• [Your instructions]: A complete, exact retyping of the data below is required.

• [Data for analysis]:

+ + + +

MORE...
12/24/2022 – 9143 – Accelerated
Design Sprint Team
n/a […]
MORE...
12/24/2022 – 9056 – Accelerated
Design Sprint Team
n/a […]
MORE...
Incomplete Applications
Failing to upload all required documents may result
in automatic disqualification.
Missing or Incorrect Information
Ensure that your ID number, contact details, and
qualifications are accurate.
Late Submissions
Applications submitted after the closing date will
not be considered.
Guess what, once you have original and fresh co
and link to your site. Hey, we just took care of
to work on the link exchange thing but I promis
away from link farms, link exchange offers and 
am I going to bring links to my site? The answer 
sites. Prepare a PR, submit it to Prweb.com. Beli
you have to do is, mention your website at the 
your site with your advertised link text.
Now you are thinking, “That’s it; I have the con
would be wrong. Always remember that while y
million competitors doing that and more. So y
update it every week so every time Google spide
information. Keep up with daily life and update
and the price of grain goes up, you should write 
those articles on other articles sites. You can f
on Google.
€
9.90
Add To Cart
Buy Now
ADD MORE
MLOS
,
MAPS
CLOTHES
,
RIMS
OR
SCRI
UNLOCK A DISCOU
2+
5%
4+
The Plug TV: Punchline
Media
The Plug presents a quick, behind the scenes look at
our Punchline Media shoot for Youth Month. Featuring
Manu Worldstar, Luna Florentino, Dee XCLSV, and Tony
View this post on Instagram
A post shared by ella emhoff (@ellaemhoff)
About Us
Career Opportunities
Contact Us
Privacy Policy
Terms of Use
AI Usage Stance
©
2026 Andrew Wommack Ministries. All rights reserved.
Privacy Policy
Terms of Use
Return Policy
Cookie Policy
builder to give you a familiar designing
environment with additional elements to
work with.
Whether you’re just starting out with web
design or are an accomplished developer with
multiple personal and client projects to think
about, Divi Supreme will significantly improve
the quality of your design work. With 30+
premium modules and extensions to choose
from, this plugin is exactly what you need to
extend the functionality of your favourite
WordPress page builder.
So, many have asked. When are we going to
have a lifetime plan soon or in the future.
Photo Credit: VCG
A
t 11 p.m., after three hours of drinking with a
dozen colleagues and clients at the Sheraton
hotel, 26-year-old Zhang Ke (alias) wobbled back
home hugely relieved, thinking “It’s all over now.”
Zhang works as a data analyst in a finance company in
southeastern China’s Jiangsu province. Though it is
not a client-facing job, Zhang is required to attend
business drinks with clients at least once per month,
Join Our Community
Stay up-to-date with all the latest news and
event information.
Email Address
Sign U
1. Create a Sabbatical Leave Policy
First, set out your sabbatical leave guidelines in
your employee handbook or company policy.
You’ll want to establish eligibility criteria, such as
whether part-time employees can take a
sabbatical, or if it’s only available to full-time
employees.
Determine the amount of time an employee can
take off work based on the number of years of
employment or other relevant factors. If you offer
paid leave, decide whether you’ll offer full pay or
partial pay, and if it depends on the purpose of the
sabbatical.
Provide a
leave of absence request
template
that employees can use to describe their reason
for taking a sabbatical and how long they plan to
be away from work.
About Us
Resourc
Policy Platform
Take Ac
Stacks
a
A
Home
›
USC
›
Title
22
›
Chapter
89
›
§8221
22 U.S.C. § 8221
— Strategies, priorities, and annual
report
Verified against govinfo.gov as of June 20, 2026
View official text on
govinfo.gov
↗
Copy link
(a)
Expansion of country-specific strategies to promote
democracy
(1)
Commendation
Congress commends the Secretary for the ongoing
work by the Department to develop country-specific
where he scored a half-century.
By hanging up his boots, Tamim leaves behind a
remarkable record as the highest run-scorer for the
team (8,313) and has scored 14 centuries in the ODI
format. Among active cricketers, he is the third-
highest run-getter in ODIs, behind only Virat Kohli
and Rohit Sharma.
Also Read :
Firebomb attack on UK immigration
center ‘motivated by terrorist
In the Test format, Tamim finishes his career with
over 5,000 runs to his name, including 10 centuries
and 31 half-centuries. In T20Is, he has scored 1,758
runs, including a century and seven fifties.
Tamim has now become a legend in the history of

+ + + +

• [Response for this exercise]:
MORE...
12/24/2022 – 9143 – Accelerated
Design Sprint Team
n/a […]
MORE...
12/24/2022 – 9056 – Accelerated
Design Sprint Team
n/a […]
MORE...
Incomplete Applications
Failing to upload all required documents may result
in automatic disqualification.
Missing or Incorrect Information
Ensure that your ID number, contact details, and
qualifications are accurate.
Late Submissions
Applications submitted after the closing date will
not be considered.
Guess what, once you have original and fresh co
and link to your site. Hey, we just took care of
to work on the link exchange thing but I promis
away from link farms, link exchange offers and 
am I going to bring links to my site? The answer 
sites. Prepare a PR, submit it to Prweb.com. Beli
you have to do is, mention your website at the 
your site with your advertised link text.
Now you are thinking, “That’s it; I have the con
would be wrong. Always remember that while y
million competitors doing that and more. So y
update it every week so every time Google spide
information. Keep up with daily life and update
and the price of grain goes up, you should write 
those articles on other articles sites. You can f
on Google.
€
9.90
Add To Cart
Buy Now
ADD MORE
MLOS
,
MAPS
CLOTHES
,
RIMS
OR
SCRI
UNLOCK A DISCOU
2+
5%
4+
The Plug TV: Punchline
Media
The Plug presents a quick, behind the scenes look at
our Punchline Media shoot for Youth Month. Featuring
Manu Worldstar, Luna Florentino, Dee XCLSV, and Tony
View this post on Instagram
A post shared by ella emhoff (@ellaemhoff)
About Us
Career Opportunities
Contact Us
Privacy Policy
Terms of Use
AI Usage Stance
©
2026 Andrew Wommack Ministries. All rights reserved.
Privacy Policy
Terms of Use
Return Policy
Cookie Policy
builder to give you a familiar designing
environment with additional elements to
work with.
Whether you’re just starting out with web
design or are an accomplished developer with
multiple personal and client projects to think
about, Divi Supreme will significantly improve
the quality of your design work. With 30+
premium modules and extensions to choose
from, this plugin is exactly what you need to
extend the functionality of your favourite
WordPress page builder.
So, many have asked. When are we going to
have a lifetime plan soon or in the future.
Photo Credit: VCG
A
t 11 p.m., after three hours of drinking with a
dozen colleagues and clients at the Sheraton
hotel, 26-year-old Zhang Ke (alias) wobbled back
home hugely relieved, thinking “It’s all over now.”
Zhang works as a data analyst in a finance company in
southeastern China’s Jiangsu province. Though it is
not a client-facing job, Zhang is required to attend
business drinks with clients at least once per month,
Join Our Community
Stay up-to-date with all the latest news and
event information.
Email Address
Sign U
1. Create a Sabbatical Leave Policy
First, set out your sabbatical leave guidelines in
your employee handbook or company policy.
You’ll want to establish eligibility criteria, such as
whether part-time employees can take a
sabbatical, or if it’s only available to full-time
employees.
Determine the amount of time an employee can
take off work based on the number of years of
employment or other relevant factors. If you offer
paid leave, decide whether you’ll offer full pay or
partial pay, and if it depends on the purpose of the
sabbatical.
Provide a
leave of absence request
template
that employees can use to describe their reason
for taking a sabbatical and how long they plan to
be away from work.
About Us
Resourc
Policy Platform
Take Ac
Stacks
a
A
Home
›
USC
›
Title
22
›
Chapter
89
›
§8221
22 U.S.C. § 8221
— Strategies, priorities, and annual
report
Verified against govinfo.gov as of June 20, 2026
View official text on
govinfo.gov
↗
Copy link
(a)
Expansion of country-specific strategies to promote
democracy
(1)
Commendation
Congress commends the Secretary for the ongoing
work by the Department to develop country-specific
where he scored a half-century.
By hanging up his boots, Tamim leaves behind a
remarkable record as the highest run-scorer for the
team (8,313) and has scored 14 centuries in the ODI
format. Among active cricketers, he is the third-
highest run-getter in ODIs, behind only Virat Kohli
and Rohit Sharma.
Also Read :
Firebomb attack on UK immigration
center ‘motivated by terrorist
In the Test format, Tamim finishes his career with
over 5,000 runs to his name, including 10 centuries
and 31 half-centuries. In T20Is, he has scored 1,758
runs, including a century and seven fifties.
Tamim has now become a legend in the history of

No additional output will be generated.